Discriminative stimulus effects of flumazenil in untreated and in diazepam-treated rhesus monkeys.Psychopharmacology (Berl). 1999 Oct; 146(3):252-61.P
Long-term use of benzodiazepine agonists can have adverse effects (e.g., development of dependence), thereby limiting their clinical usefulness.
The goal of the current study was to examine the discriminative stimulus effects of flumazenil in untreated and diazepam-treated monkeys to determine whether this type of procedure could be used to examine benzodiazepine dependence.

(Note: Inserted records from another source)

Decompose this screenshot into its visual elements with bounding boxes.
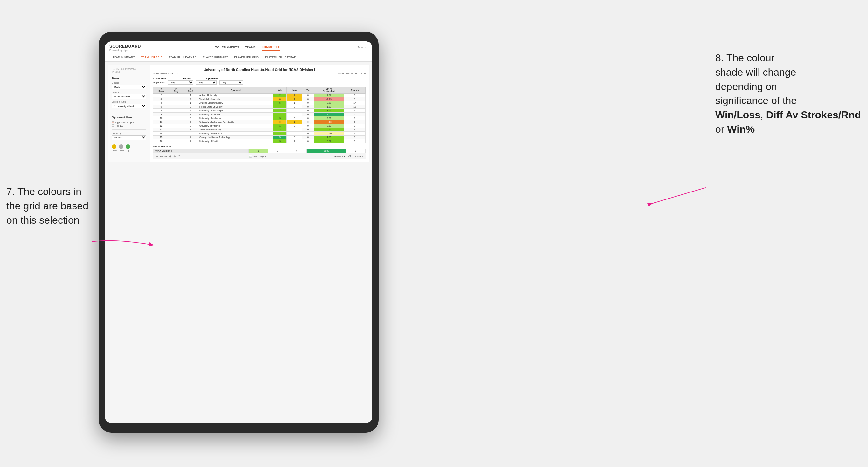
table-row: -4.33 xyxy=(314,120,344,124)
sub-nav-team-summary[interactable]: TEAM SUMMARY xyxy=(110,54,138,61)
arrow-right-svg xyxy=(645,181,709,213)
team-section-title: Team xyxy=(112,77,146,80)
table-row: 6 xyxy=(183,120,198,124)
radio-opponents-played[interactable]: Opponents Played xyxy=(112,121,146,123)
table-row: 0 xyxy=(273,120,287,124)
table-row: 15 xyxy=(153,135,169,139)
sub-nav-team-h2h-heatmap[interactable]: TEAM H2H HEATMAP xyxy=(166,54,200,61)
table-row: University of Virginia xyxy=(198,124,273,128)
table-row: University of Alabama xyxy=(198,117,273,120)
table-row: 3 xyxy=(273,128,287,132)
report-title: University of North Carolina Head-to-Hea… xyxy=(153,68,366,71)
minus-btn[interactable]: ⊖ xyxy=(174,155,176,158)
table-row: 6 xyxy=(183,132,198,135)
out-of-division-header: Out of division xyxy=(153,145,366,148)
table-row: 0 xyxy=(302,113,314,117)
conference-filter[interactable]: (All) xyxy=(168,81,193,85)
sub-nav-player-h2h-grid[interactable]: PLAYER H2H GRID xyxy=(231,54,262,61)
col-loss: Loss xyxy=(287,87,302,94)
table-row: - xyxy=(169,124,183,128)
sub-nav-player-summary[interactable]: PLAYER SUMMARY xyxy=(199,54,231,61)
watch-btn[interactable]: 👁 Watch ▾ xyxy=(334,155,345,158)
data-table: #Rank #Reg #Conf Opponent Win Loss Tie D… xyxy=(153,87,366,143)
sign-out-link[interactable]: Sign out xyxy=(357,46,368,49)
table-row: 5 xyxy=(273,101,287,105)
table-row: 0 xyxy=(287,113,302,117)
table-row: 9 xyxy=(344,135,366,139)
school-select[interactable]: 1. University of Nort... xyxy=(112,104,146,108)
col-opponent: Opponent xyxy=(198,87,273,94)
table-row: 2 xyxy=(183,109,198,113)
table-row: 2.33 xyxy=(314,124,344,128)
table-row: 3 xyxy=(344,132,366,135)
region-filter[interactable]: (All) xyxy=(196,81,217,85)
table-row: Georgia Institute of Technology xyxy=(198,135,273,139)
table-row: 2 xyxy=(183,97,198,101)
col-reg: #Reg xyxy=(169,87,183,94)
undo-btn[interactable]: ↩ xyxy=(156,155,158,158)
comment-btn[interactable]: 💬 xyxy=(348,155,351,158)
copy-btn[interactable]: ⊕ xyxy=(169,155,172,158)
table-row: 4 xyxy=(153,101,169,105)
table-row: 3 xyxy=(344,124,366,128)
table-row: 0 xyxy=(287,124,302,128)
report-container: Last Updated: 27/03/202416:55:38 Team Ge… xyxy=(108,65,369,162)
gender-select[interactable]: Men's xyxy=(112,85,146,89)
region-header: Region xyxy=(183,77,205,80)
share-btn[interactable]: ↗ Share xyxy=(354,155,363,158)
table-row: 0 xyxy=(287,132,302,135)
radio-top100[interactable]: Top 100 xyxy=(112,124,146,127)
table-row: 1 xyxy=(273,124,287,128)
opponent-view-title: Opponent View xyxy=(112,116,146,119)
table-row: University of Florida xyxy=(198,139,273,143)
nav-teams[interactable]: TEAMS xyxy=(245,44,256,50)
school-label: School (Rank) xyxy=(112,101,146,103)
table-row: -1.00 xyxy=(314,132,344,135)
sign-out-separator: | Sign out xyxy=(354,45,368,49)
table-row: -2.29 xyxy=(314,97,344,101)
col-win: Win xyxy=(273,87,287,94)
table-row: 1 xyxy=(183,94,198,97)
view-original[interactable]: 📊 View: Original xyxy=(249,155,266,158)
table-row: 2.28 xyxy=(314,101,344,105)
table-row: 6 xyxy=(344,117,366,120)
app-header: SCOREBOARD Powered by clippd TOURNAMENTS… xyxy=(105,41,372,54)
sub-nav-team-h2h-grid[interactable]: TEAM H2H GRID xyxy=(138,54,166,61)
table-row: 0 xyxy=(302,128,314,132)
divider1 xyxy=(112,113,146,113)
division-cell: NCAA Division II xyxy=(153,149,249,153)
division-select[interactable]: NCAA Division I xyxy=(112,94,146,99)
filter-row: Opponents: (All) (All) (All) xyxy=(153,81,366,85)
table-row: 3 xyxy=(344,109,366,113)
ood-win: 1 xyxy=(249,149,268,153)
table-row: - xyxy=(169,120,183,124)
clock-btn[interactable]: ⏱ xyxy=(178,155,181,158)
table-row: University of Washington xyxy=(198,109,273,113)
table-row: 0 xyxy=(302,139,314,143)
table-row: 1 xyxy=(287,139,302,143)
table-row: 0 xyxy=(302,132,314,135)
table-row: - xyxy=(169,97,183,101)
colour-by-select[interactable]: Win/loss xyxy=(112,135,146,140)
table-row: 12 xyxy=(344,105,366,109)
table-row: 12 xyxy=(153,124,169,128)
table-row: 5.56 xyxy=(314,128,344,132)
table-row: 3 xyxy=(344,120,366,124)
nav-tournaments[interactable]: TOURNAMENTS xyxy=(215,44,239,50)
table-row: 1.67 xyxy=(314,94,344,97)
table-row: University of Oklahoma xyxy=(198,132,273,135)
division-label: Division xyxy=(112,91,146,94)
update-info: Last Updated: 27/03/202416:55:38 xyxy=(112,68,146,73)
sub-nav-player-h2h-heatmap[interactable]: PLAYER H2H HEATMAP xyxy=(262,54,299,61)
table-row: 9 xyxy=(344,94,366,97)
table-row: 3 xyxy=(273,139,287,143)
table-row: 3 xyxy=(183,124,198,128)
table-row: - xyxy=(169,117,183,120)
redo-btn[interactable]: ↪ xyxy=(160,155,163,158)
opponent-filter[interactable]: (All) xyxy=(219,81,243,85)
table-row: 3 xyxy=(153,97,169,101)
table-row: 0 xyxy=(287,109,302,113)
forward-btn[interactable]: ⇥ xyxy=(164,155,167,158)
nav-committee[interactable]: COMMITTEE xyxy=(261,44,280,51)
col-tie: Tie xyxy=(302,87,314,94)
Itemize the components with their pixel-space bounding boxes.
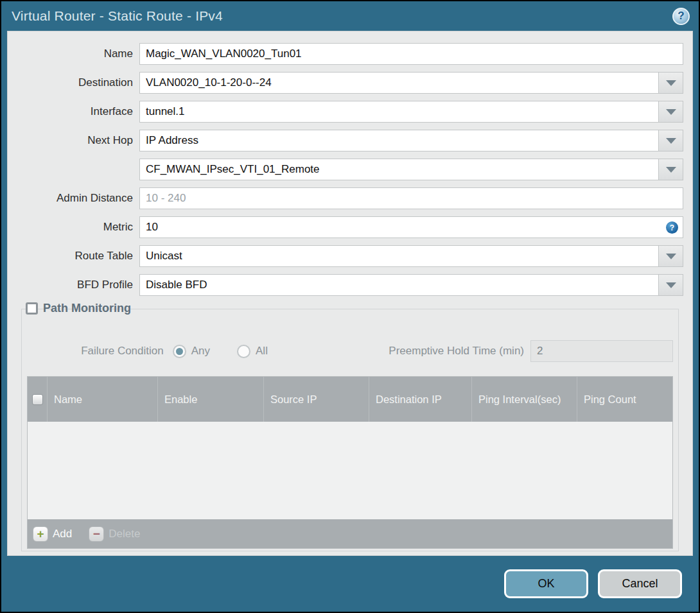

Flumazenil (0.32 mg/kg s.c.) was established as a discriminative stimulus in eight monkeys receiving 5.6 mg/kg/day of diazepam (p.o.); four responded under a fixed ratio (FR)5 schedule of stimulus-shock termination (SST) and four responded under a FR5 schedule of food presentation. For comparison, 1.0 mg/kg flumazenil (s.c.) was established as a discriminative stimulus in four untreated monkeys responding under a FR5 schedule of SST.
Flumazenil dose-dependently increased responding on the flumazenil-appropriate lever in all monkeys. In diazepam-treated monkeys, Ro 15-4513, ethyl beta-carboline-3-carboxylate and bretazenil substituted for flumazenil with pentylenetetrazole substituting in some monkeys; other drugs failed to substitute for flumazenil. Acute administration of 10.0 mg/kg diazepam (s.c.) shifted the flumazenil dose-effect curve threefold to the right of the control dose-effect curve. Temporary suspension of diazepam treatment produced a time-related increase in flumazenil-lever responding that was reversed by diazepam. In untreated monkeys, midazolam substituted for flumazenil, with other drugs, including those with primary mechanisms of action at non-gamma-aminobutyric acid(A) receptors, substituting in some monkeys. Ro 15-4513 did not substitute in any untreated monkey.
The flumazenil discriminative stimulus appears to be pharmacologically selective in treated monkeys with only negative and low efficacy positive modulators substituting for flumazenil; in contrast, a variety of drugs substitute for flumazenil in untreated monkeys. This apparent difference in selectivity suggests that diazepam treatment modifies the flumazenil discriminative stimulus perhaps due to the development of dependence.